These were not, however, ants' eggs. They were the eggs of aphides. The young which were soon to be hatched were to give to the provident ants a reward for the attentions they had lavished upon them. How wonderful are the life and the habits of the plant-lice, and their relations to ants! But we should be led on too far, if we were to pursue these attractive details.

We pass on now to the history of another family—namely, the Gallinsecta, as Réaumur calls them, or Cocci. They pass the greatest part of their lives—that is to say, many months—entirely motionless, sticking to the stalks or branches of shrubs; remaining thus as devoid of movement as the plant to which they are attached. One would say that they were part and parcel of it. Their form is so simple, that nothing in their exterior would make one guess them to be insects. The larger they become the less they resemble living things. When the coccus is in a state for multiplying its species, when it is engaged in laying its thousands of eggs, it resembles only an excrescence of the tree.

The Gallinsecta are found on the elm, the oak, the lime, the alder, the holly, the orange-tree, and the oleander. Some of the species are remarkable for the beautiful red colouring matter which they furnish. Such are the Coccus cacti, the Chermes variegatus, or Oak Tree Cochineal, and the Coccus polonicus.

The Common Cochineal, Coccus cacti, is found in Mexico, on the Nopal, or prickly pear (Opuntia), particularly on the Opuntia vulgaris, the Opuntia coccifera, and the Opuntia una, plants which belong to the family of the Cactaceæ.

These insects are rather remarkable, in that the male and female are so unlike, that one would take them for animals of different genera.

The male presents an elongated, depressed body, of a dark-brown red. Its head small, furnished with two long feathery antennæ, has only a rudimentary beak. The abdomen is terminated by two fine hairs, longer than its body. The wings, perfectly transparent, reach beyond the extremity of its abdomen, and cross each other horizontally over its back. It is lively and active. The female presents quite a different appearance. It is in the first place twice as large as the male ([Fig. 92]), convex above, flat below. It resembles a larva, and has no wings. Its body is formed of a dozen segments, covered with a glaucous dust. The beak is very fully developed, and the two hairs or bristles on the abdomen are much shorter than in the male.

Fig. 92.
Cochineal insects, (Coccus cacti)
male and female.

The weight of the body, combined with the shortness of the legs, prevents these creatures from being active.
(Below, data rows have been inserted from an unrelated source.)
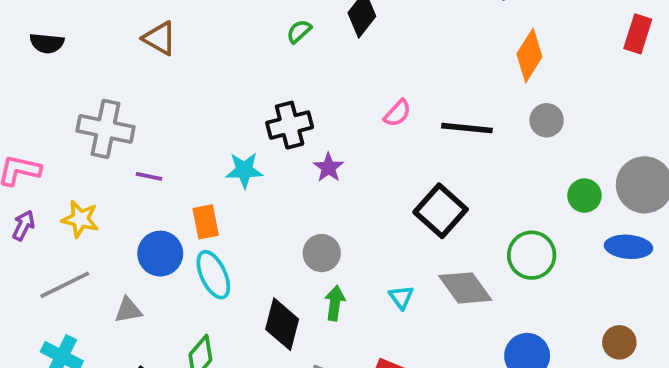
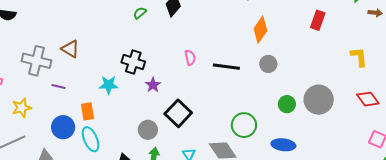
brown triangle: (160, 38) -> (70, 49), moved
pink semicircle: (397, 113) -> (190, 58), turned -56
black cross: (290, 125) -> (133, 62), turned 30
black square: (441, 211) -> (178, 113), moved
yellow star: (80, 219) -> (22, 108), turned -30
blue ellipse: (628, 247) -> (283, 145), moved
green circle: (532, 255) -> (244, 125), moved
The legs only serve, in fact, for clinging to the vegetable from which they draw their nourishment. The circumstances attending the birth of the cochineal insect are very curious. The larvæ are born in the dried-up body of their dead mother, the skeleton of their mother serving them as a cradle. This happens thus:—The eggs are attached to the lower part of the mother's body. When the abdomen of the mother is empty, its lower side draws up towards the upper side, and the two together form a pretty large cavity. When the mother dies, which is not long in happening, her abdomen dries up, her skin becomes horny, and forms a sort of shell. It is in this membranous cradle that the larvæ of the cochineal insect are born. The cochineal insect in its wild state lives in the woods. But it can without difficulty be reared artificially.